Having said that, his best side is taking the contrary perspective and acknowledging that some basic aspects of academic and political (not to mention media) culture may be fundamentally broken and the factors we take to be solutions could actually be acting as accelerants of social breakdown or systemic catastrophe...

For example, Alan Greenspan expressed that he had discovered "a flaw" in his basic worldview, perhaps a fatal flaw... although he tantalizes us with this point, we never learn exactly what this flaw consists of or what Greenspan did with his increased understanding.

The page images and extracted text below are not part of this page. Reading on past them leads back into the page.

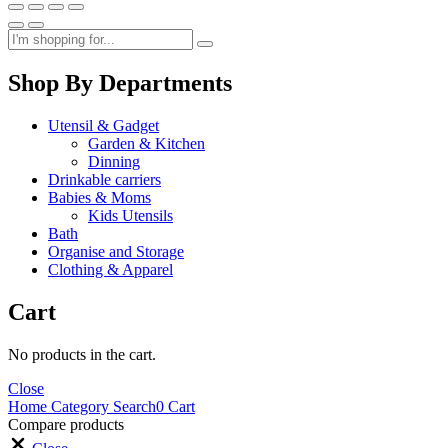
Shop By Departments
Utensil & Gadget
Garden & Kitchen
Dinning
Drinkable carriers
Babies & Moms
Kids Utensils
Bath
Organise and Storage
Clothing & Apparel
Cart
No products in the cart.
Close
Home
Category
Search
0
Cart
Compare products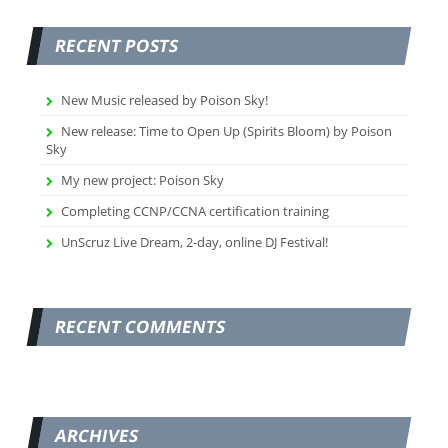
RECENT POSTS
New Music released by Poison Sky!
New release: Time to Open Up (Spirits Bloom) by Poison
Sky
My new project: Poison Sky
Completing CCNP/CCNA certification training
UnScruz Live Dream, 2-day, online DJ Festival!
RECENT COMMENTS
ARCHIVES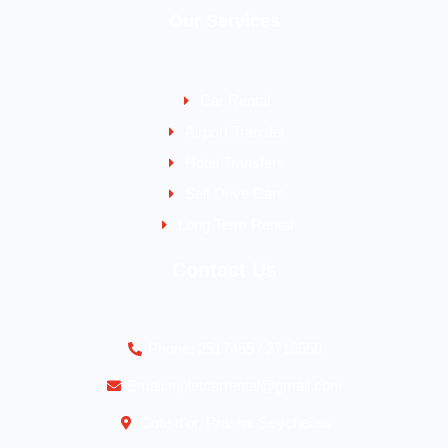
Our Services
Car Rental
Airport Transfer
Hotel Transfers
Self Drive Cars
Long Term Rental
Contact Us
Phone: 2517455 / 2716550
Email:tripletcarrental@gmail.com
Cote d'or, Praslin. Seychelles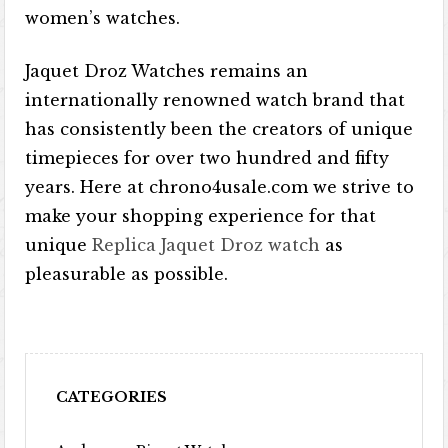
women’s watches.
Jaquet Droz Watches remains an
internationally renowned watch brand that
has consistently been the creators of unique
timepieces for over two hundred and fifty
years. Here at chrono4usale.com we strive to
make your shopping experience for that
unique
Replica Jaquet Droz watch
as
pleasurable as possible.
CATEGORIES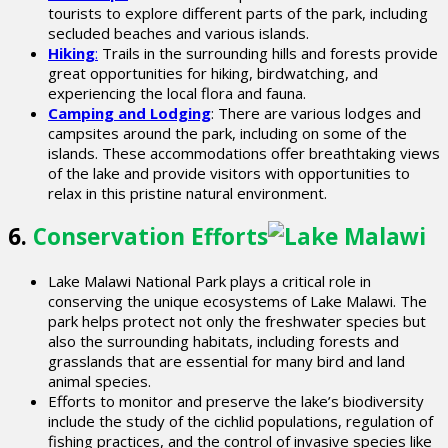
tourists to explore different parts of the park, including
secluded beaches and various islands.
Hiking
:
Trails in the surrounding hills and forests provide
great opportunities for hiking, birdwatching, and
experiencing the local flora and fauna.
Camping and Lodging
: There are various lodges and
campsites around the park, including on some of the
islands. These accommodations offer breathtaking views
of the lake and provide visitors with opportunities to
relax in this pristine natural environment.
6.
Conservation Efforts
Lake Malawi National Park plays a critical role in
conserving the unique ecosystems of Lake Malawi. The
park helps protect not only the freshwater species but
also the surrounding habitats, including forests and
grasslands that are essential for many bird and land
animal species.
Efforts to monitor and preserve the lake’s biodiversity
include the study of the cichlid populations, regulation of
fishing practices, and the control of invasive species like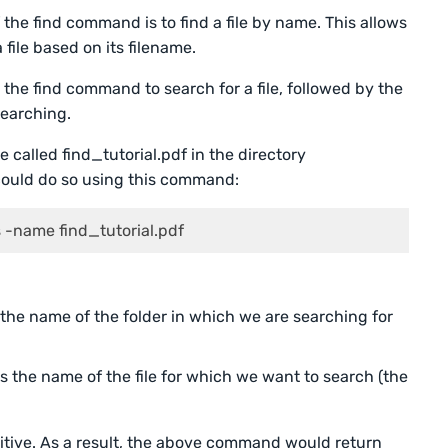
the find command is to find a file by name. This allows
 file based on its filename.
the find command to search for a file, followed by the
searching.
 called find_tutorial.pdf in the directory
could do so using this command:
 -name find_tutorial.pdf
the name of the folder in which we are searching for
s the name of the file for which we want to search (the
itive. As a result, the above command would return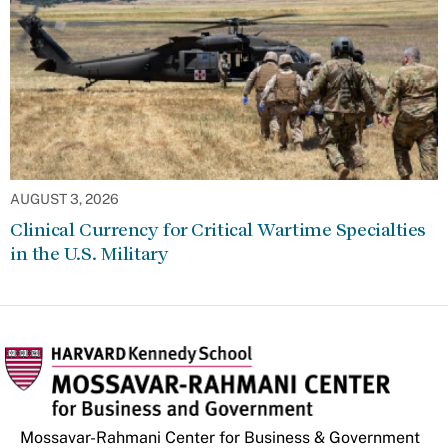
AUGUST 3, 2026
Clinical Currency for Critical Wartime Specialties
in the U.S. Military
Mossavar-Rahmani Center for Business & Government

He lauds Hans J. Morgenthau as a seminal thinker in international relations and the rise of the Realist school as opposed to an Ideological framework and then expresses a belief that Morgenthau's model also might contain an essential flaw, it excludes the power of moral certitude and what could be counted as irrationality as ordering force. Witness Hezbollah, a far geekier and strangely hip organization than the western media can either comprehend or accept.

Then we take a small tour of some of the newer branches of physics... and "physics" is a concept quite dear to Ramo, how is it that these sudden shifts and instabilities lead to a new permanent order of constant change, and how do we form institutional structures to work with these processes ?

All in all, a thought provoking, diverting book, however, given the potentials of his subject, it feels as if it were written far too quickly to have the necessary rigor of a significant work.